Even the member of the team who’s supposed to give the rest of them muscular cover shows a proclivity for airy aims. General Scott Gration flew 274 missions as fighter pilot in the First Gulf War. As a veteran of 32 years of service in the Air Force, Gration, according to Newsweek, is the guy “who lends gravitas to Obama.”

But even Gration aims so high as to separate himself from reality. Newsweek quotes him as saying, “I believe if you could get rid of all the nuclear weapons this would be a wonderful world.” True enough. And if unicorns could gather peacefully beneath a setting sun each night, the world would be a better place. Of course, there’s nothing wrong with Gration’s sentiment. But coming from the guy who’s supposed to provide a dash of blood and steel to Obama’s foreign policy prescriptions, it’s a jolting dalliance with an unattainable fantasy world.

SO WHAT KIND of Doctrine have the Doctrinaires produced? Not surprisingly, one jammed with high-minded goals but an aversion to taking on the intellectual or physical challenges necessary to achieve them. Given the stark disparity between their expressed goals and the Doctrinaires’ reluctance to act, the Obama Doctrine is predictably overflowing with internal contradictions and sweeping flowery assertions that ignore uncomfortable facts on the ground.

The most prominent of these internal contradictions comes when Ackerman assures the reader, “An inextricable part of [the] doctrine is a relentless and thorough destruction of al-Qaeda.” This apparent sop to simplistic swing voters is probably meant to reassure them that Obama can be tough when necessary. Team Obama probably hopes the fact that Obama’s “thorough destruction” of al Qaeda will ignore Iraq, where al Qaeda operates its largest franchise and Obama has promised a total retreat, will escape the voters’ notice.

But the disingenuousness isn’t nearly as disquieting as the idealized version of the world that Obama and his minions apparently have adopted. Near the end of the piece, Ackerman crystallizes the thinking. “Why not pursue the enlightened global leadership promised by liberal internationalism?” Ackerman asks. “Why not abandon fear? What is it we have to fear, exactly?” Predictably, Power looks back 75 years to make the same point. “Obama goes back to Roosevelt. Freedom from fear and freedom from want.
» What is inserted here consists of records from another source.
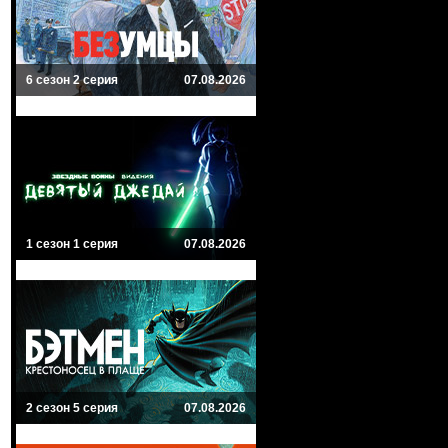
6 сезон 2 серия
07.08.2026
1 сезон 1 серия
07.08.2026
2 сезон 5 серия
07.08.2026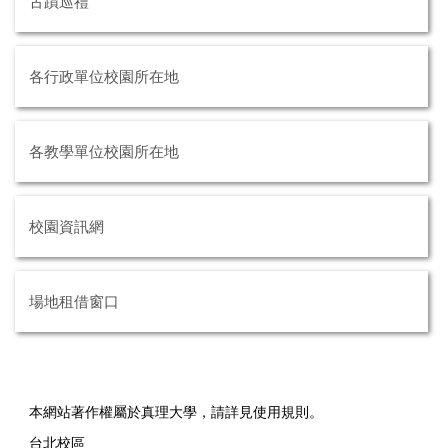
古蹟巡禮
各行政單位校園所在地
各教學單位校園所在地
校園資訊網
場地租借窗口
本網站著作權屬於真理大學，請詳見使用規則。
台北校區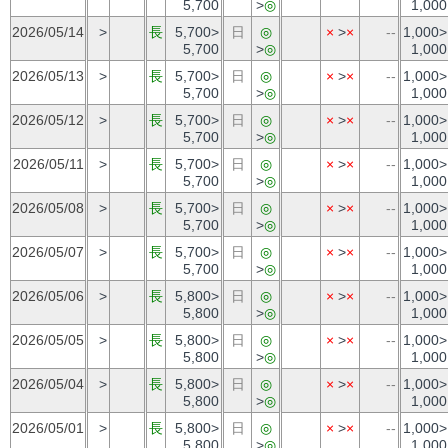
5,700
>
◎
1,000
2026/05/14
>
長
5,700>
日
◎
×
>
×
--
1,000>
5,700
>
◎
1,000
2026/05/13
>
長
5,700>
日
◎
×
>
×
--
1,000>
5,700
>
◎
1,000
2026/05/12
>
長
5,700>
日
◎
×
>
×
--
1,000>
5,700
>
◎
1,000
2026/05/11
>
長
5,700>
日
◎
×
>
×
--
1,000>
5,700
>
◎
1,000
2026/05/08
>
長
5,700>
日
◎
×
>
×
--
1,000>
5,700
>
◎
1,000
2026/05/07
>
長
5,700>
日
◎
×
>
×
--
1,000>
5,700
>
◎
1,000
2026/05/06
>
長
5,800>
日
◎
×
>
×
--
1,000>
5,800
>
◎
1,000
2026/05/05
>
長
5,800>
日
◎
×
>
×
--
1,000>
5,800
>
◎
1,000
2026/05/04
>
長
5,800>
日
◎
×
>
×
--
1,000>
5,800
>
◎
1,000
2026/05/01
>
長
5,800>
日
◎
×
>
×
--
1,000>
5,800
>
◎
1,000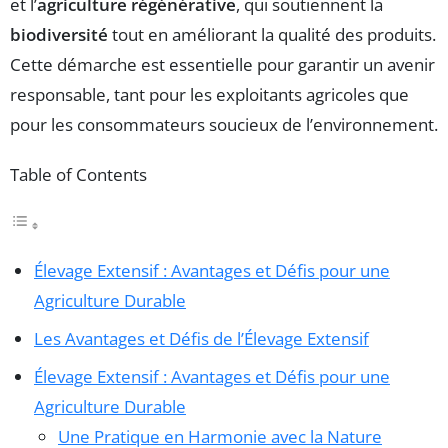
et l’
agriculture régénérative
, qui soutiennent la
biodiversité
tout en améliorant la qualité des produits.
Cette démarche est essentielle pour garantir un avenir
responsable, tant pour les exploitants agricoles que
pour les consommateurs soucieux de l’environnement.
Table of Contents
Élevage Extensif : Avantages et Défis pour une
Agriculture Durable
Les Avantages et Défis de l’Élevage Extensif
Élevage Extensif : Avantages et Défis pour une
Agriculture Durable
Une Pratique en Harmonie avec la Nature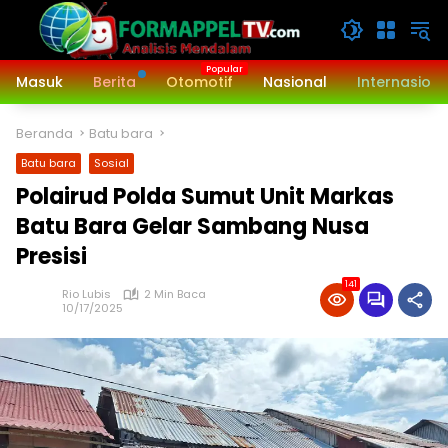
Langsung
ke
konten
Masuk
Berita
Otomotif
Nasional
Internasiona
Beranda
Batu bara
Batu bara
Sosial
Polairud Polda Sumut Unit Markas
Batu Bara Gelar Sambang Nusa
Presisi
141
Rio Lubis
2 Min Baca
10/17/2025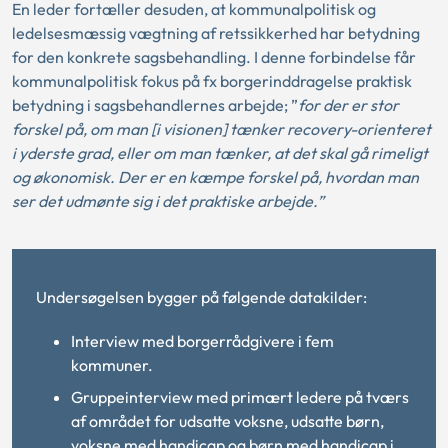
En leder fortæller desuden, at kommunalpolitisk og
ledelsesmæssig vægtning af retssikkerhed har betydning
for den konkrete sagsbehandling. I denne forbindelse får
kommunalpolitisk fokus på fx borgerinddragelse praktisk
betydning i sagsbehandlernes arbejde; ”
for der er stor
forskel på, om man [i visionen] tænker recovery-orienteret
i yderste grad, eller om man tænker, at det skal gå rimeligt
og økonomisk. Der er en kæmpe forskel på, hvordan man
ser det udmønte sig i det praktiske arbejde.”
Undersøgelsen bygger på følgende datakilder:
Interview med borgerrådgivere i fem
kommuner.
Gruppeinterview med primært ledere på tværs
af området for udsatte voksne, udsatte børn,
voksne med handicap og børn med handicap i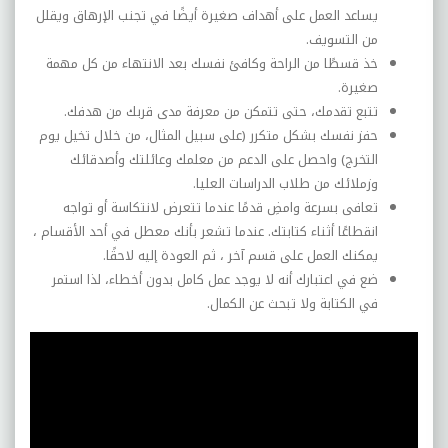
يساعد العمل على أهداف صغيرة أيضًا في تجنب الإرهاق ويقلل
من التسويف
.
خذ قسطًا من الراحة وكافئ نفسك بعد الانتهاء من كل مهمة
صغيرة
.
تتبع تقدمك، حتى تتمكن من معرفة مدى قربك من هدفك.
حفز نفسك بشكل متكرر (على سبيل المثال، من خلال تخيل يوم
التخرج) واحصل على الدعم من معلمك وعائلتك وأصدقائك
وزملائك من طلاب الدراسات العليا
.
تعافى بسرعة وامضِ قدمًا عندما تتعرض لانتكاسة أو تواجه
انقطاعًا أثناء كتابتك. عندما تشعر بأنك معطل في أحد الأقسام ،
يمكنك العمل على قسم آخر ، ثم العودة إليه لاحقًا
.
ضع في اعتبارك أنه لا يوجد عمل كامل بدون أخطاء، لذا استمر
في الكتابة ولا تبحث عن الكمال.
What if we actually offered that?”

As is often the case, lost in the clichéd invocation of Franklin Roosevelt is that there actually was much to fear back in the 1930’s. Nazism and totalitarianism, then in their nascent stages, would combine to take tens of millions of innocent lives. If America had been appropriately respectful and, yes, fearful of these threats, the butcher’s bill would have been less ghastly.

To answer the question of what we have to fear today, perhaps Team Obama could talk to Theo van Gogh. Oh never mind–he’s dead. Maybe they could ask Hirsan Ali, who has millions of people who would like to make her dead, too. If they’re of a mind to, they could begin a dialogue with the gay community in the Netherlands or the rocket-dodging population in Israel. They would likely find that people are fearful for a reason.

Honestly grappling with the very real perils of our era would mean putting the airy idealism and hollow rhetoric on hold. The Obama Doctrine shows that Barack Obama and his Doctrinaires have no intention of doing any such thing.

Dean Barnett is a staff writer at THE WEEKLY STANDARD.